Quite often it relies on myths if not outright fabrications, such as those surrounding Galileo and Copernicus, both of whom were, explicitly, believing Christians, in the case of Copernicus, a Catholic cleric who dedicated his book to the sitting Pope, after having been encouraged to publish by a previous Pope, Cardinals and Bishops.  Another is the largely mythical account of the "debate" between Thomas Huxley and Bishop Wilberforce, in which the Bishop is presented as entirely ignorant of science when even Darwin, himself, noted that he, a fellow of the Royal Society, had a full grasp of Darwin's theories and was aware of all of their weaknesses.  In that case the myth relies on a clearly falsified account scribbled in a magazine about four decades after the event, an account which is at odds with the contemporary record of the event and the position of the participants.  And that's just the start of their mythologizing.  I think that's a habit that the Brit-atheists could have gotten from the vicious, often false,  anti-Catholic invective that was a tradition in England from the time of the Tudors and which served, first and foremost, the royals and the other members of the cleptocracy that the Tudors established.

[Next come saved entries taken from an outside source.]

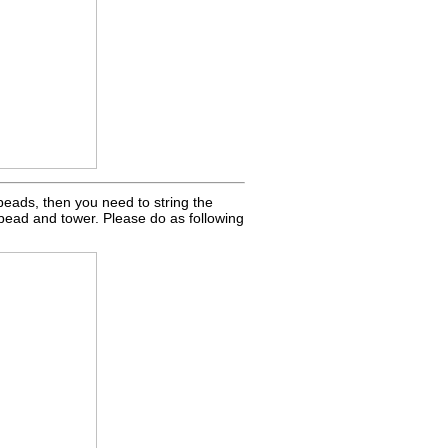
l beads, then you need to string the
 bead and tower. Please do as following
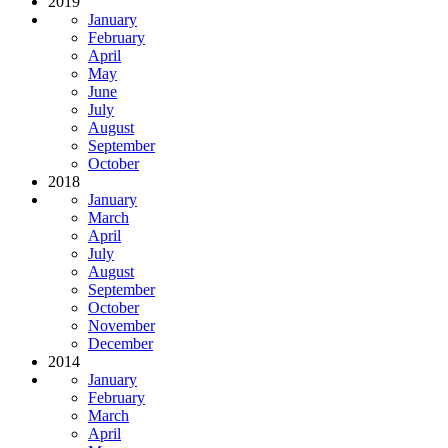
2019
January
February
April
May
June
July
August
September
October
2018
January
March
April
July
August
September
October
November
December
2014
January
February
March
April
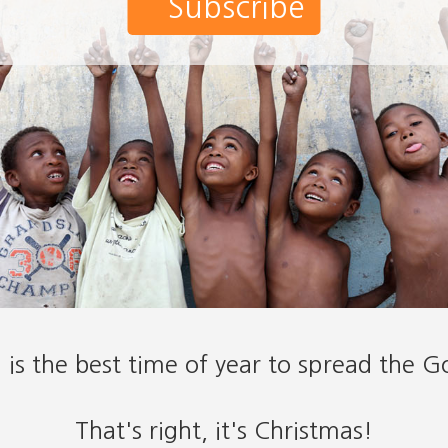
Subscribe
is the best time of year to spread the G
That's right, it's Christmas!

Least anyone think that I'd make the mistake of identifying the type with the English or British people,  most of them don't fit the description above, they are, in many cases, the first recipients of the disdain, derision and stereotyping.   Frankly, I don't know why they've put up with it for so long.   I could, if I wanted, come up with a short list of prominent Brits who seem to have rejected it, some quite entirely,  even some who were embedded in it before.  It's not genetic, it's just a bad habit.

*  For example, the worship of the Constitution and the Bill of Rights and the cult of the Founders, which, I will point out, has allowed as legal every single awful thing that American governments, oligarchs and corporations have gotten away with, from genocide of the native population, the theft of their lands, slavery, imperial conquest of lands, the subjugation of women, wage slavery, the theft and cheating and killing of workers, buyers of goods and entirely innocent bystanders, the insane gun industry, our corrupt medical-pharmaceutical industries, etc.  The list is too massive to ever be complete.   We have little to gloat over, even in the face of the dreadful aspects of British society.

1 comment:

  1. I am more and more interested in the Christian thinkers I admire, not because I agree with them 100% of the time, but because they engage in the hard work of self-reflection.

    My seminary offered two degrees: an M.Div., and an M.T.S. The latter was an academic degree, the former professional. The primary difference between them was the engagement with pastoral ministry, but the real difference was the requirement of the M.Div. students to constantly engage in self-reflection and critique. All of our religious beliefs and opinions were subject to scrutiny and challenge, but that scrutiny was not simplistic skepticism, it was rooted in self-examination. The pastor who has not looked long and deep into his own presumptions and preferences and prejudices, is someone ill-suited to lead a congregation.

    Religious people, it seems to me, are peculiarly directed to this kind of self-examination, be they Christian or Buddhist or what have you. I'm not bragging about the superiority of religious people (what kind of self-reflection would that be?), I'm just recognizing the greater value of their company. The best people I've known in my personal life were quietly devout and spiritually grounded and, above all, very humble. The most unpleasant people I've come across are the ones convinced they know all they need to know, that reason is their guiding light, and that all of that is to be used as a cudgel against all opponents who don't think as they do.

    I'm more guilty of that latter sin than not. But I'd rather be among people who recognize that as a sin, than among people who declare their privileges and comforts and even education, an unalloyed virtue.